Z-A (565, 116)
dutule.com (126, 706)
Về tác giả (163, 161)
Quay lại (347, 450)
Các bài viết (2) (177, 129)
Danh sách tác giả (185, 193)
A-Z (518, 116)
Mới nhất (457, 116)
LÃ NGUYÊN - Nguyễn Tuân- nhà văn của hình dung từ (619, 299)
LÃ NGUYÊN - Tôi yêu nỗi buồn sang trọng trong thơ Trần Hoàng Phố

-- WHAT THIS TASK INVOLVES --
Everything from the line containing "Các bài viết (2) (177, 129)" to the last line of the material above should be printed exactly, both ends included.

-- SOLUTION FOR THIS TASK --
Các bài viết (2) (177, 129)
Danh sách tác giả (185, 193)
A-Z (518, 116)
Mới nhất (457, 116)
LÃ NGUYÊN - Nguyễn Tuân- nhà văn của hình dung từ (619, 299)
LÃ NGUYÊN - Tôi yêu nỗi buồn sang trọng trong thơ Trần Hoàng Phố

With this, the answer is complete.